Jesús dijo: "Te alabo Padre, Señor del cielo y de la tierra, por haber ocultado estas cosas a los sabios y a los prudentes y haberlas revelado a los pequeños. Sí, Padre, porque así lo has querido. Todo me ha sido dado por mi Padre, y nadie conoce al Hijo sino el Padre, así como nadie conoce al Padre sino el Hijo y aquel a quien el Hijo se lo quiera revelar. Vengan a mí todos los que están afligidos y agobiados, y yo los aliviaré. Carguen sobre ustedes mi yugo y aprendan de mí, porque soy paciente y humilde de corazón, y así encontrarán alivio. Porque mi yugo es suave y mi carga liviana” (Mt 11,25-30).

El pasaje evangélico de este domingo, una de las páginas más intensas y profundas del evangelio, se compone de tres partes: una oración "Te alabo Padre”; una declaración sobre él mismo "Todo me ha sido dado por mi Padre”; y una invitación "Vengan a mí todos los que están afligidos y agobiados”. Jesús alaba al Padre porque ha revelado estas cosas a los pequeños, que aparecen sin cesar en el evangelio: los últimos de la fila, que son los preferidos de Dios. Jesús es el primero de esos pequeños: viene del Cielo a la tierra, como hijo de una pobre gente, nace en un pesebre, no tiene en su mano ningún poder, y su revolución se cumple desde una cruz. En una civilización como la nuestra, donde se exalta al adulto y al arrogante, al egoísta y al prepotente sin escrúpulos ni moral, la oración de Jesús nos propone al verdadero "pequeño” sobre el que todo discípulo debe modelarse. Y si hemos perdido la infancia, recordemos lo que afirmaba el escritor francés. G. Bernanos: "La infancia puede ser reconquistada por todos sólo a través de la santidad”. En el silencio de la contemplación podríamos repetir la oración del sacerdote jesuita L. De Grandmaison: "Santa Madre de Dios, consérvame un corazón de niño, puro y transparente como una fuente, obtenedme un corazón sencillo que no saboree las tristezas; un corazón magnífico para entregarse, sensible a la compasión; un corazón fiel y generoso que no olvide ningún bien y no conserve ningún mal; dame un corazón dulce y humilde, amante sin pedir retorno; gozoso de borrarse en el corazón de tu divino Hijo; un corazón grande e indomable, al que ninguna ingratitud cierre, ninguna indiferencia canse, un corazón atormentado del amor de Jesucristo, herido de su amor y cuya herida no se cure más que en el cielo”.

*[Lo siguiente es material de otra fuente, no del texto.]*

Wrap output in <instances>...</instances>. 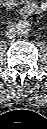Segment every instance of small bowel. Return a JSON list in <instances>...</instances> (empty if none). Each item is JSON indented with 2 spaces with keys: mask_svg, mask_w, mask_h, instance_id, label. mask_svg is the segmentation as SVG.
Returning <instances> with one entry per match:
<instances>
[{
  "mask_svg": "<svg viewBox=\"0 0 47 129\" xmlns=\"http://www.w3.org/2000/svg\"><path fill=\"white\" fill-rule=\"evenodd\" d=\"M17 0H2V4L5 6H12ZM46 6L44 3L40 4V9H44Z\"/></svg>",
  "mask_w": 47,
  "mask_h": 129,
  "instance_id": "c3829d8e",
  "label": "small bowel"
}]
</instances>
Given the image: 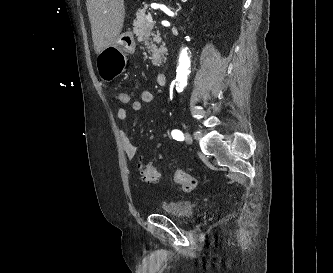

Él hace una invitación: "Vengan a mí todos”. No hay excluidos, aunque si preferidos: los afligidos y los agobiados. "Aprendan de mí, que soy manso y humilde de corazón”. Su enseñanza no se basa en leyes o libros, sino en su corazón: es decir, en su modo de amar. Contemplar su corazón. Éste es un refugio seguro en el cual siempre hay lugar para todos. Es la sede de la misericordia y el lugar del encuentro con Dios. Ante los peligros de diversa índole que amenazan al hombre contemporáneo, la espiritualidad del costado abierto de Jesús es una invitación a descubrir su amor como refugio. Como el apóstol Juan, cotidianamente deberíamos recostarnos sobre el pecho de Jesús a través de la oración, y percibir los latidos de un corazón que se desvive por su obra de arte, la criatura humana. En la Sagrada Escritura, el corazón es el núcleo íntimo y esencial de una persona. Se trata de lo más profundo del ser, donde se toman las decisiones y elecciones claves. Además, el corazón es el lugar del encuentro del hombre con Dios y donde se sella la alianza del transparente amor entre el Creador y su criatura. Desde allí se nos muestra la anchura y la longitud, la altura y la profundidad de su divino corazón (cf. Ef 3,17-19). El corazón de Jesús es ancho, porque en él pueden entrar todos, incluso los enemigos. Su longitud se revela en que es eterno, y por eso "nos amó hasta el extremo”. Se destaca su altura, porque es sobrenatural. Es profundo, porque es como un abismo en el que se diluye la oscuridad del hombre ante la claridad de un Dios que es luz.

Las características de ese divino corazón son su mansedumbre y la humildad. La palabra "mansedumbre”, en alemán "Sanftmut”, proviene de "sammeln” ("’reunir”). Jesús es manso porque congrega y reconduce a la unidad. Su mansedumbre es la cualidad en la que el poder divino se revela en el servir y en el perdonar. Su corazón es humilde porque sólo el amor sabe de humildad: de bajarse para entregarse y mostrar sin cesar, que la medida del amor verdadero es amar sin medida.